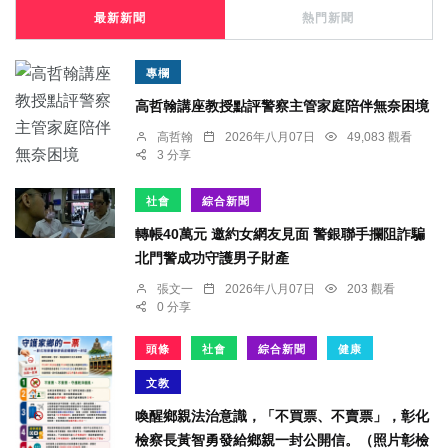
最新新聞
熱門新聞
專欄
高哲翰講座教授點評警察主管家庭陪伴無奈困境
高哲翰
2026年八月07日
49,083 觀看
3 分享
社會
綜合新聞
轉帳40萬元 邀約女網友見面 警銀聯手攔阻詐騙
北門警成功守護男子財產
張文一
2026年八月07日
203 觀看
0 分享
頭條
社會
綜合新聞
健康
文教
喚醒鄉親法治意識，「不買票、不賣票」，彰化
檢察長黃智勇發給鄉親一封公開信。（照片彰檢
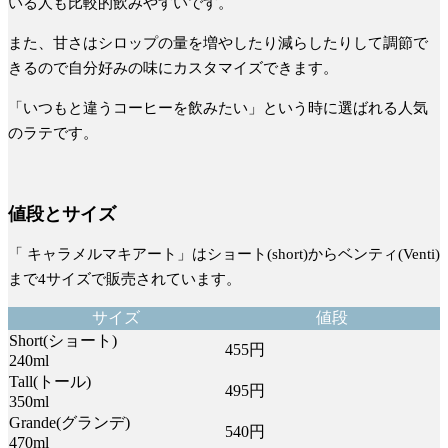
いる人も比較的飲みやすいです。
また、
甘さはシロップの量を増やしたり減らしたりして調節で
きる
ので自分好みの味にカスタマイズできます。
「いつもと違うコーヒーを飲みたい」という時に選ばれる人気
のラテです。
値段とサイズ
「 キャラメルマキアート」はショート(short)からベンティ(Venti)
まで4サイズで販売されています。
サイズ
値段
Short(ショート)
455円
240ml
Tall(トール)
495円
350ml
Grande(グランデ)
540円
470ml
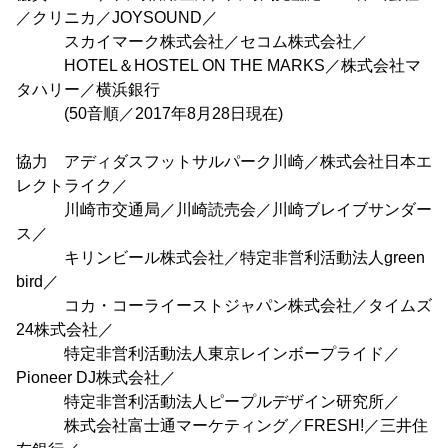
／クリニカ／JOYSOUND／
スカイマーク株式会社／セコム株式会社／
HOTEL＆HOSTEL ON THE MARKS／株式会社マ
タハリー／横浜銀行
(50音順／2017年8月28日現在)
協力 アディダスフットサルパーク川崎／株式会社日本エ
レクトライク／
川崎市交通局／川崎読売会／川崎ブレイブサンダー
ス／
キリンビール株式会社／特定非営利活動法人green
bird／
コカ・コーライーストジャパン株式会社／タイムズ
24株式会社／
特定非営利活動法人東京レインボープライド／
Pioneer DJ株式会社／
特定非営利活動法人ピープルデザイン研究所／
株式会社富士通マーケティング／FRESH!／三井住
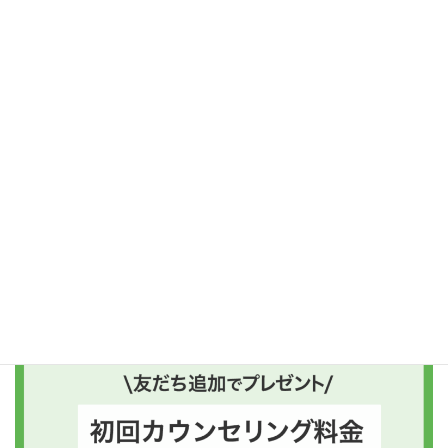
ブログ
カテゴリー
こころ
カウンセリング
メンタルヘルス
タグ
北信
長野県
ご予約はコチラがおすすめ
友だち追加後、“プレゼントボタン”を押してくださいね!!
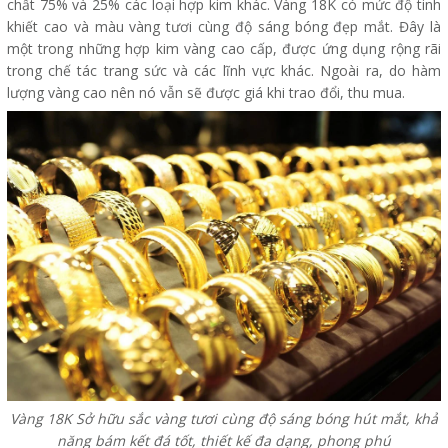
chất 75% và 25% các loại hợp kim khác. Vàng 18K có mức độ tinh
khiết cao và màu vàng tươi cùng độ sáng bóng đẹp mắt. Đây là
một trong những hợp kim vàng cao cấp, được ứng dụng rộng rãi
trong chế tác trang sức và các lĩnh vực khác. Ngoài ra, do hàm
lượng vàng cao nên nó vẫn sẽ được giá khi trao đổi, thu mua.
Vàng 18K Sở hữu sắc vàng tươi cùng độ sáng bóng hút mắt, khả
năng bám kết đá tốt, thiết kế đa dạng, phong phú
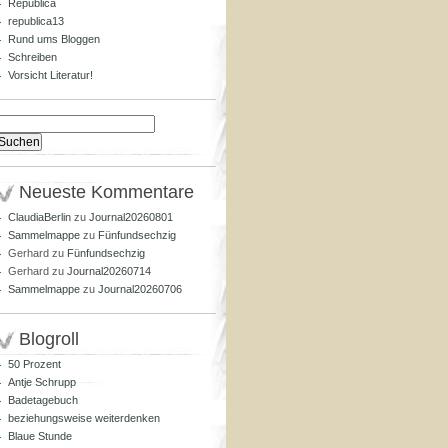
Republica
republica13
Rund ums Bloggen
Schreiben
Vorsicht Literatur!
Suchen
nach:
Neueste Kommentare
ClaudiaBerlin
zu
Journal20260801
Sammelmappe
zu
Fünfundsechzig
Gerhard
zu
Fünfundsechzig
Gerhard
zu
Journal20260714
Sammelmappe
zu
Journal20260706
Blogroll
50 Prozent
Antje Schrupp
Badetagebuch
beziehungsweise weiterdenken
Blaue Stunde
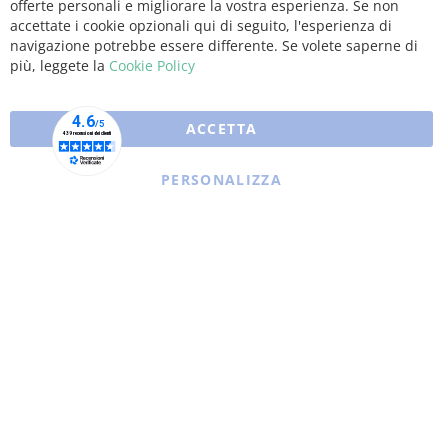
offerte personali e migliorare la vostra esperienza. Se non
Coo
Bar
accettate i cookie opzionali qui di seguito, l'esperienza di
navigazione potrebbe essere differente. Se volete saperne di
più, leggete la
Cookie Policy
ACCETTA
PERSONALIZZA
Copyright © 2025 XFARMA. All rights reserved.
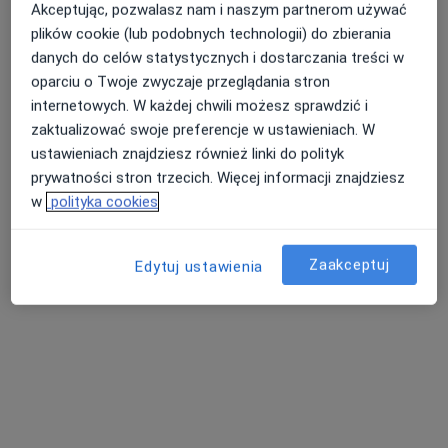
Akceptując, pozwalasz nam i naszym partnerom używać
plików cookie (lub podobnych technologii) do zbierania
danych do celów statystycznych i dostarczania treści w
oparciu o Twoje zwyczaje przeglądania stron
internetowych. W każdej chwili możesz sprawdzić i
zaktualizować swoje preferencje w ustawieniach. W
ustawieniach znajdziesz również linki do polityk
prywatności stron trzecich. Więcej informacji znajdziesz
w
polityka cookies
dr n. med. Anna Sztafińska
·
Więcej
Alergolog, Alergolog dziecięcy, Pediatra
Zaakceptuj
Edytuj ustawienia
28 opinii
Leszczynowa 2, Łask
•
Mapa
Alergomed
Konsultacja alergologiczna
Brak ceny
Specjalista nie oferuje umawiania online pod tym adresem.
Poproś o wizytę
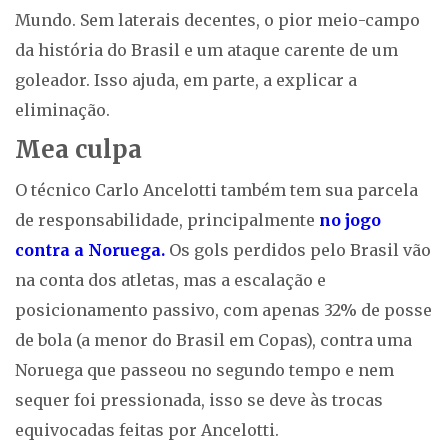
Mundo. Sem laterais decentes, o pior meio-campo
da história do Brasil e um ataque carente de um
goleador. Isso ajuda, em parte, a explicar a
eliminação.
Mea culpa
O técnico Carlo Ancelotti também tem sua parcela
de responsabilidade, principalmente
no jogo
contra a Noruega.
Os gols perdidos pelo Brasil vão
na conta dos atletas, mas a escalação e
posicionamento passivo, com apenas 32% de posse
de bola (a menor do Brasil em Copas), contra uma
Noruega que passeou no segundo tempo e nem
sequer foi pressionada, isso se deve às trocas
equivocadas feitas por Ancelotti.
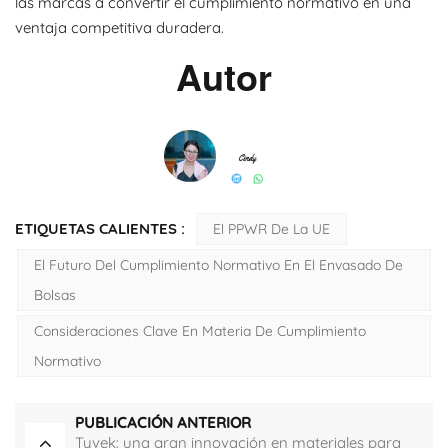
las marcas a convertir el cumplimiento normativo en una
ventaja competitiva duradera.
Autor
ETIQUETAS CALIENTES :
El PPWR De La UE
El Futuro Del Cumplimiento Normativo En El Envasado De
Bolsas
Consideraciones Clave En Materia De Cumplimiento
Normativo
PUBLICACIÓN ANTERIOR
Tyvek: una gran innovación en materiales para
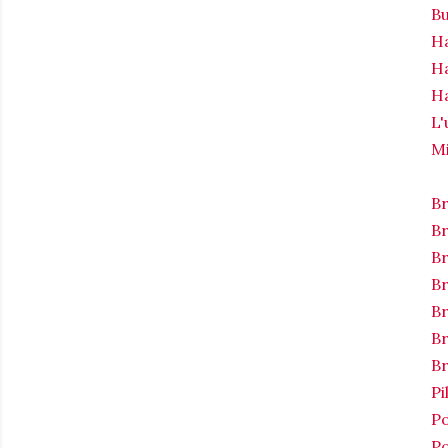
Bu
H
Ha
H
L'
Mi
Br
Br
Br
Br
Br
Br
Br
Pi
Po
Po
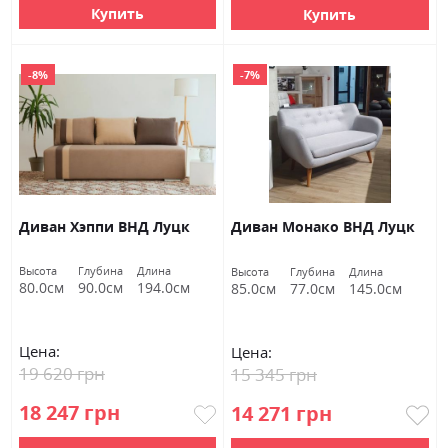
Купить
Купить
-8%
-7%
Диван Хэппи ВНД Луцк
Диван Монако ВНД Луцк
Высота
Глубина
Длина
Высота
Глубина
Длина
80.0см
90.0см
194.0см
85.0см
77.0см
145.0см
Цена:
Цена:
19 620 грн
15 345 грн
18 247 грн
14 271 грн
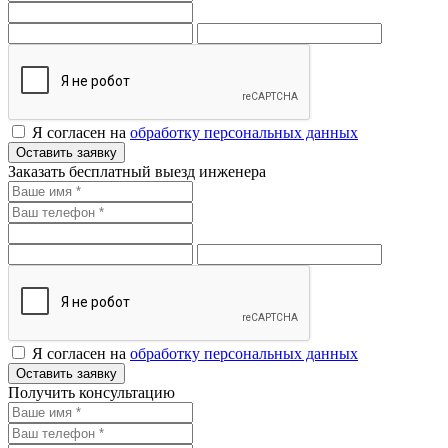
Я согласен на
обработку персональных данных
Оставить заявку
Заказать бесплатный выезд инженера
Я согласен на
обработку персональных данных
Оставить заявку
Получить консультацию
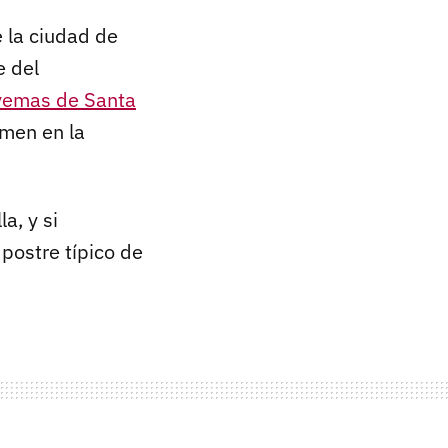
 la ciudad de
e del
yemas de Santa
omen en la
a, y si
 postre típico de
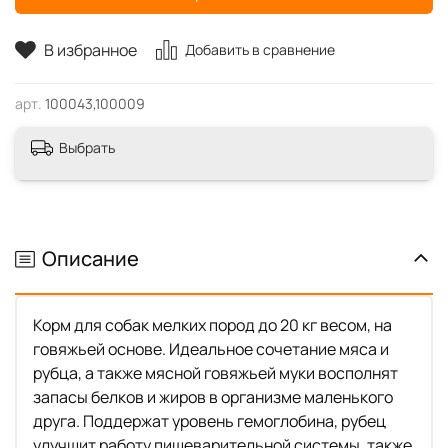
В избранное
Добавить в сравнение
арт.
100043,100009
Выбрать
Описание
Корм для собак мелких пород до 20 кг весом, на
говяжьей основе. Идеальное сочетание мяса и
рубца, а также мясной говяжьей муки восполнят
запасы белков и жиров в организме маленького
друга. Поддержат уровень гемоглобина, рубец
улучшит работу пищеварительной системы, также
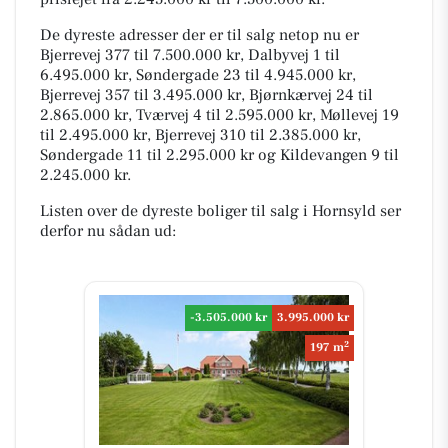
De dyreste adresser der er til salg netop nu er
Bjerrevej 377 til 7.500.000 kr, Dalbyvej 1 til
6.495.000 kr, Søndergade 23 til 4.945.000 kr,
Bjerrevej 357 til 3.495.000 kr, Bjørnkærvej 24 til
2.865.000 kr, Tværvej 4 til 2.595.000 kr, Møllevej 19
til 2.495.000 kr, Bjerrevej 310 til 2.385.000 kr,
Søndergade 11 til 2.295.000 kr og Kildevangen 9 til
2.245.000 kr.
Listen over de dyreste boliger til salg i Hornsyld ser
derfor nu sådan ud:
-3.505.000 kr
3.995.000 kr
2
197 m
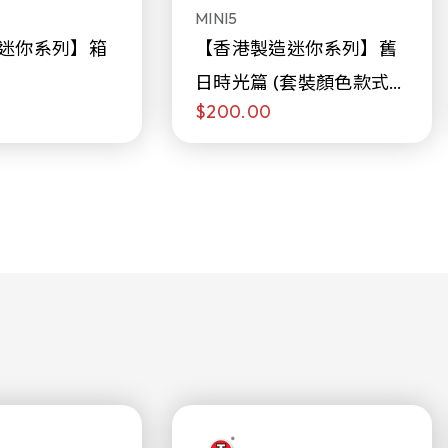
MINI5
迷你系列】箱
【香港製造迷你系列】舊
日時光篇 (套裝顏色款式隨
$200.00
機販售)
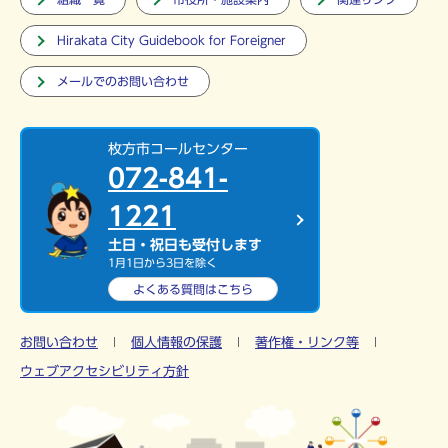
Hirakata City Guidebook for Foreigner
メールでのお問い合わせ
枚方市コールセンター
072-841-
1221
土日・祝日も受付します
1月1日から3日を除く
よくある質問は
こちら
お問い合わせ
個人情報の保護
著作権・リンク等
ウェブアクセシビリティ方針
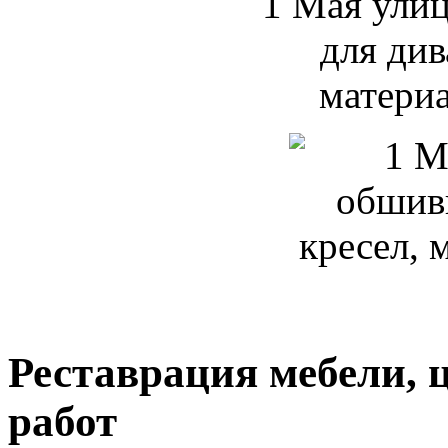
Реставрация мебели, 
работ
+ + +
◆ **Required action**
Check every line of the listing for the string "Bjerrevej" and report how many lines have it, as a number alone.

◆ **Your response**
3